### Exercise
Each line below from the one containing "See the attached image. Find 'trachea'." through the one containing "Here is an image." is to be given again exactly, and no line outside that span.

### Data records
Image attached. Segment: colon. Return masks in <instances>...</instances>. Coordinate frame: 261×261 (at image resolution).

...

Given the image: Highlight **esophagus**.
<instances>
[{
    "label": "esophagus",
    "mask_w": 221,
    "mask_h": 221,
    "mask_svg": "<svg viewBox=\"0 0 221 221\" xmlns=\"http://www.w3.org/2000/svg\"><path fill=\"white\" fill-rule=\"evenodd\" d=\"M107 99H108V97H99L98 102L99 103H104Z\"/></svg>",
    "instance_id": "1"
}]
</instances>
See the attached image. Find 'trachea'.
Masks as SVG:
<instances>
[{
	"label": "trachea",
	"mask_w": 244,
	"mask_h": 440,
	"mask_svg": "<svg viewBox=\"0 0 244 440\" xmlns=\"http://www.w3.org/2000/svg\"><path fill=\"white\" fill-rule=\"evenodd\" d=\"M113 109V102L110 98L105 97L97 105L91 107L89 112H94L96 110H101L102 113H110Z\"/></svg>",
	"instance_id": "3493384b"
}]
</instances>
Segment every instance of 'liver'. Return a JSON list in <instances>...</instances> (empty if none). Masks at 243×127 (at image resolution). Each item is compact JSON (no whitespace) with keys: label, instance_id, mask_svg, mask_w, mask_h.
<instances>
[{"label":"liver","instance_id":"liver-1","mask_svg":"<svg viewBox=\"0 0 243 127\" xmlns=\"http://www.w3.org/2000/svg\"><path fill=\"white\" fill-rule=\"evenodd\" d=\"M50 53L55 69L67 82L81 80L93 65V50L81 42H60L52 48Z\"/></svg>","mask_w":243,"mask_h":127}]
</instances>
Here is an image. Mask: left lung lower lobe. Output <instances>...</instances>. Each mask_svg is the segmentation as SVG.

### Answer section
See the attached image. Find 'trachea'.
Masks as SVG:
<instances>
[{
	"label": "trachea",
	"mask_w": 244,
	"mask_h": 440,
	"mask_svg": "<svg viewBox=\"0 0 244 440\" xmlns=\"http://www.w3.org/2000/svg\"><path fill=\"white\" fill-rule=\"evenodd\" d=\"M113 109V102L110 98L105 97L97 105L91 107L89 112H94L96 110H101L102 113H110Z\"/></svg>",
	"instance_id": "3493384b"
}]
</instances>
Segment every instance of 'liver'. Return a JSON list in <instances>...</instances> (empty if none). Masks at 243×127 (at image resolution). Each item is compact JSON (no whitespace) with keys: label, instance_id, mask_svg, mask_w, mask_h.
<instances>
[{"label":"liver","instance_id":"liver-1","mask_svg":"<svg viewBox=\"0 0 243 127\" xmlns=\"http://www.w3.org/2000/svg\"><path fill=\"white\" fill-rule=\"evenodd\" d=\"M50 53L55 69L67 82L81 80L93 65V50L81 42H60L52 48Z\"/></svg>","mask_w":243,"mask_h":127}]
</instances>
Here is an image. Mask: left lung lower lobe. Output <instances>...</instances>. Each mask_svg is the segmentation as SVG.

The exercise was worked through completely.